Dans les années 1990, le président George H.W. Bush, dans le but d’obtenir sa réélection, a pressé le président Greenspan de réduire les taux supplémentaires pour stimuler l’économie, mais a été refusé.
Bush, qui n’a pas été réélu, a critiqué plus tard Greenspan, en disant: « Si les taux d’intérêt avaient été abaissés … j’aurais été réélu président parce que la reprise [économique] dans laquelle nous étions aurait été plus visible … Il m’a déçu. »
Le président actuel Donald Trump, qui vient de l’immobilier, a déclaré: «Je suis une personne à faible taux d’intérêt. » Sa pensée est que la probabilité des taux d’intérêt bas permettent d’emprunter de l’argent à moindre coût.
On craint qu’il ne fasse pression sur la Fed si elle envisage une accélération des hausses de taux d’intérêt.

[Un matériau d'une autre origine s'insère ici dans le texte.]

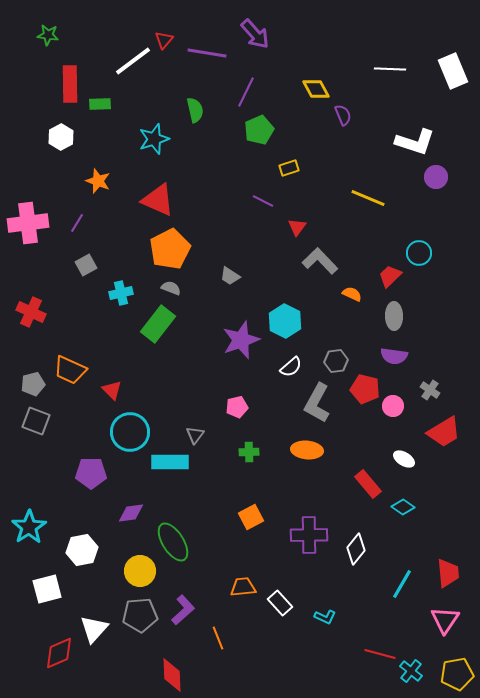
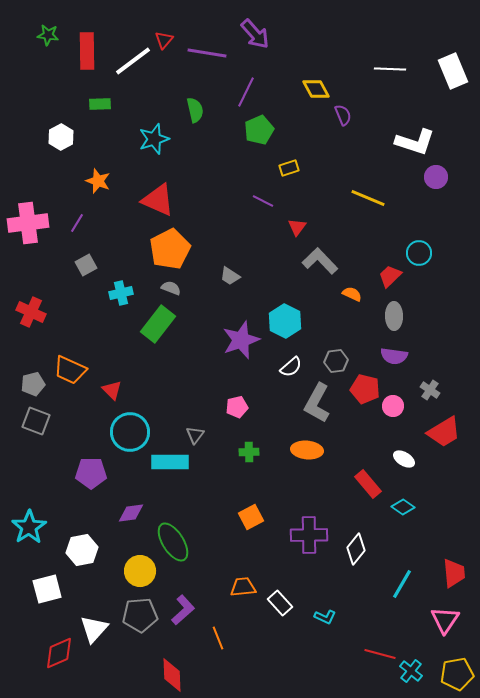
red rectangle at (70, 84): moved 17 px right, 33 px up
red trapezoid at (448, 573): moved 6 px right
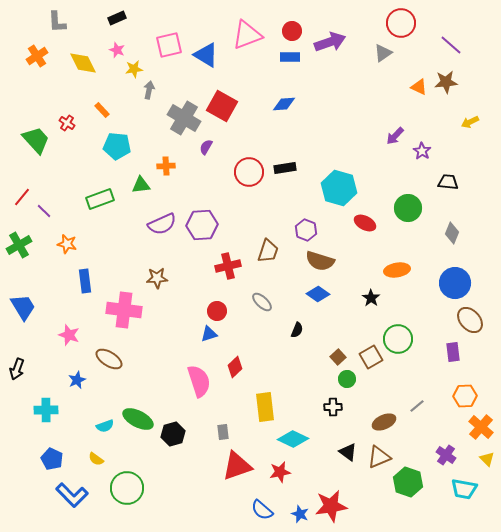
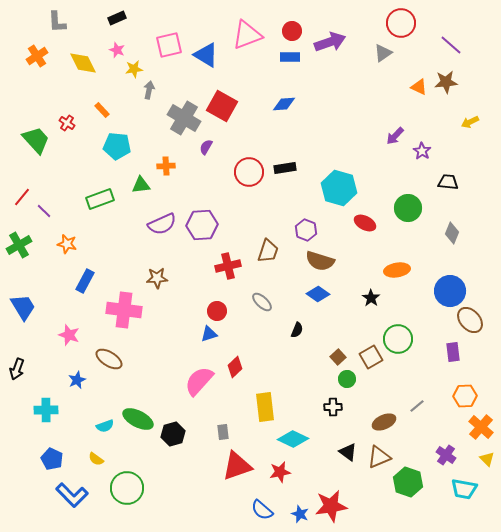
blue rectangle at (85, 281): rotated 35 degrees clockwise
blue circle at (455, 283): moved 5 px left, 8 px down
pink semicircle at (199, 381): rotated 120 degrees counterclockwise
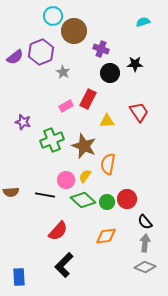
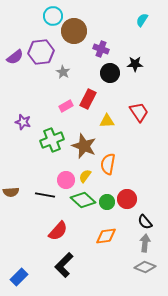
cyan semicircle: moved 1 px left, 2 px up; rotated 40 degrees counterclockwise
purple hexagon: rotated 15 degrees clockwise
blue rectangle: rotated 48 degrees clockwise
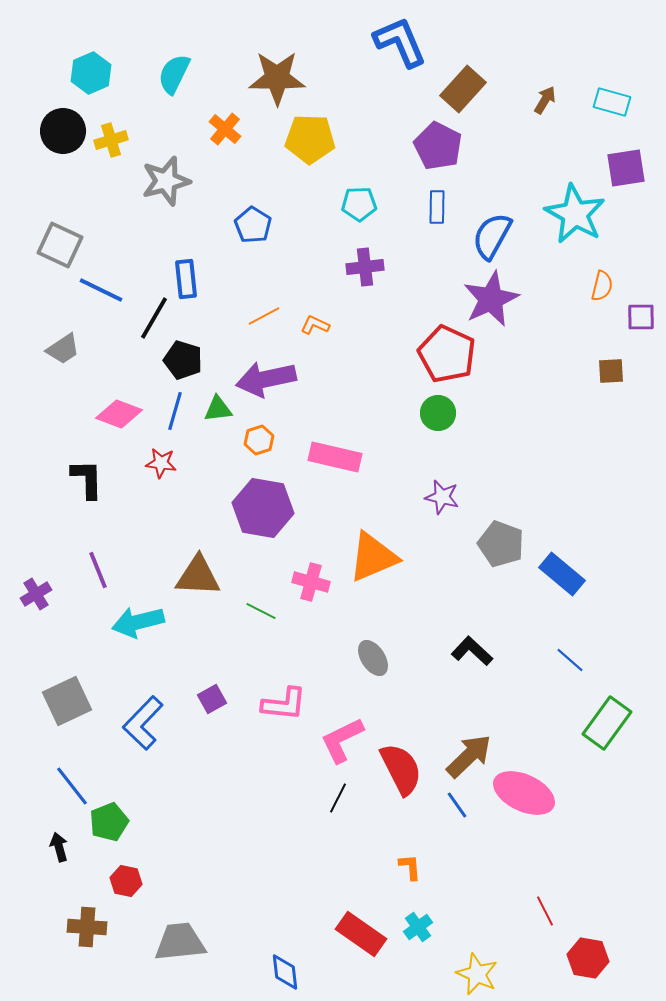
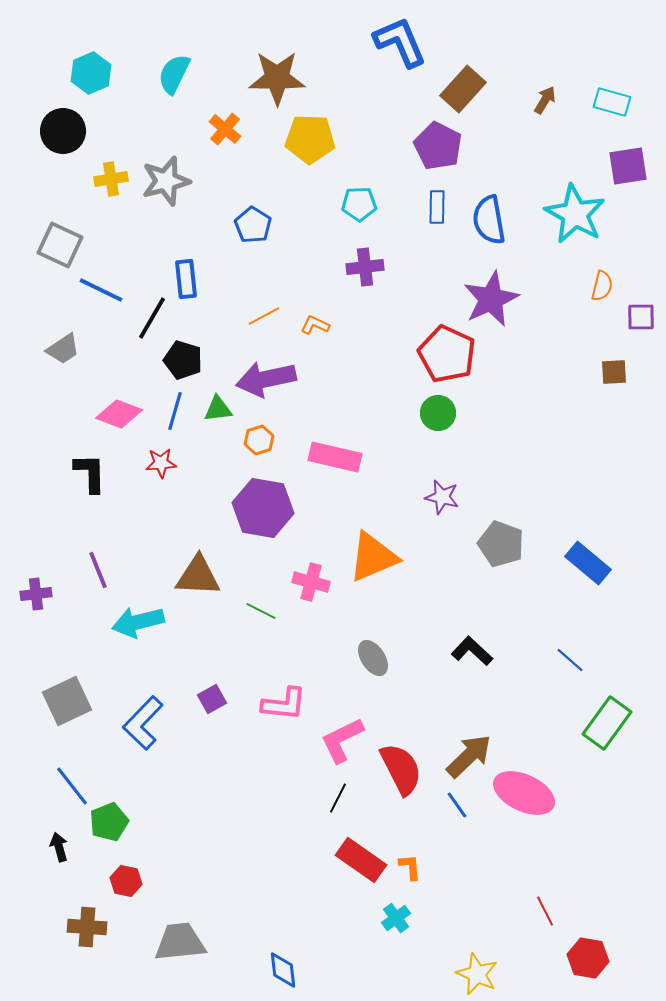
yellow cross at (111, 140): moved 39 px down; rotated 8 degrees clockwise
purple square at (626, 168): moved 2 px right, 2 px up
blue semicircle at (492, 236): moved 3 px left, 16 px up; rotated 39 degrees counterclockwise
black line at (154, 318): moved 2 px left
brown square at (611, 371): moved 3 px right, 1 px down
red star at (161, 463): rotated 12 degrees counterclockwise
black L-shape at (87, 479): moved 3 px right, 6 px up
blue rectangle at (562, 574): moved 26 px right, 11 px up
purple cross at (36, 594): rotated 24 degrees clockwise
cyan cross at (418, 927): moved 22 px left, 9 px up
red rectangle at (361, 934): moved 74 px up
blue diamond at (285, 972): moved 2 px left, 2 px up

Powell a déclaré qu’il était « déterminé à prendre des décisions avec objectivité et sur la base des meilleures preuves disponibles, dans la longue tradition de l’indépendance de la politique monétaire ». Il doit fermement adhérer à cet engagement.
Powell a également un autre surnom de « hibou », qui est un symbole de sagesse.
La description s’est répandue après qu’un ancien collègue ait dit aux médias des USA que Powell n’était ni un faucon, désireux d’augmenter les taux d’intérêt, ni une colombe, mettant l’accent sur la prudence, mais un « hibou sage ».
On espère que Powell dirigera une politique sage et flexible afin que la force de l’économie mondiale se poursuive pendant longtemps.
■ Jerome Powell
Né en 1953 à Washington, D.C., Powell a occupé des postes de sous-secrétaire du Trésor au cours de l’administration George H.W. Bush et partenaire de fonds d’investissement, avant d’être nommé au Conseil des gouverneurs de la Réserve fédérale en 2012. Il est inhabituel pour un président de la Fed en ce qu’il a travaillé comme un avocat plutôt que d’un économiste. Ses actifs sont estimés à plus de 6 milliards de yens et il est considéré comme [l’occupant du fauteuil] le plus riche depuis les années 1950.
■ L’indicateur Buffett
Un indicateur pour évaluer les cours des actions surévalués, adopté par l’investisseur des USA bien connu Warren Buffett. Il est obtenu en divisant la capitalisation boursière totale par le produit intérieur brut nominal de ce pays. Il est calculé sur la base de l’idée que les cours des actions, qui reflètent la performance de l’entreprise, approchent un niveau correspondant au pouvoir économique d’un pays.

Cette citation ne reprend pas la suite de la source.